--- INFORMATION SUPPLIED ---

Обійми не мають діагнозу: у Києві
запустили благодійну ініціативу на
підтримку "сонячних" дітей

---
--- INFORMATION SUPPLIED ---

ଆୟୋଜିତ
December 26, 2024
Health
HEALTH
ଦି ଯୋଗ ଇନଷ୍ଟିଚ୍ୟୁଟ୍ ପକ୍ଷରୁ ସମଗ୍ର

---

* **PROMPT**
Above are the records; copy exactly the lines from the line with "December 26, 2024" through the line with "ଦି ଯୋଗ ଇନଷ୍ଟିଚ୍ୟୁଟ୍ ପକ୍ଷରୁ ସମଗ୍ର", both included.

* **REPLY TO THE EXERCISE**
December 26, 2024
Health
HEALTH
ଦି ଯୋଗ ଇନଷ୍ଟିଚ୍ୟୁଟ୍ ପକ୍ଷରୁ ସମଗ୍ର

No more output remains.